:: WHAT THE TASK REQUIRES ::
What is needed is an exact copy of every entry, without the pictures.
========
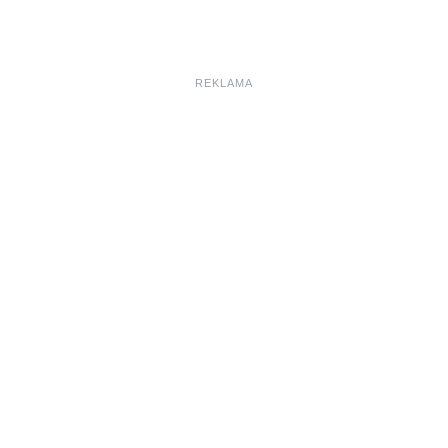
REKLAMA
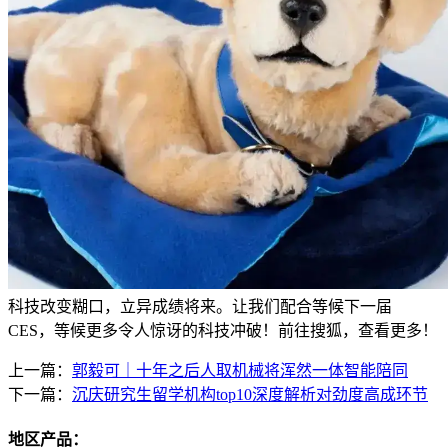
科技改变糊口，立异成绩将来。让我们配合等候下一届
CES，等候更多令人惊讶的科技冲破！前往搜狐，查看更多！
上一篇：
郭毅可｜十年之后人取机械将浑然一体智能陪同
下一篇：
沉庆研究生留学机构top10深度解析对劲度高成环节
地区产品：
========
:: SOLUTION TO THE EXERCISE ::
REKLAMA
科技改变糊口，立异成绩将来。让我们配合等候下一届
CES，等候更多令人惊讶的科技冲破！前往搜狐，查看更多！
上一篇：
郭毅可｜十年之后人取机械将浑然一体智能陪同
下一篇：
沉庆研究生留学机构top10深度解析对劲度高成环节
地区产品：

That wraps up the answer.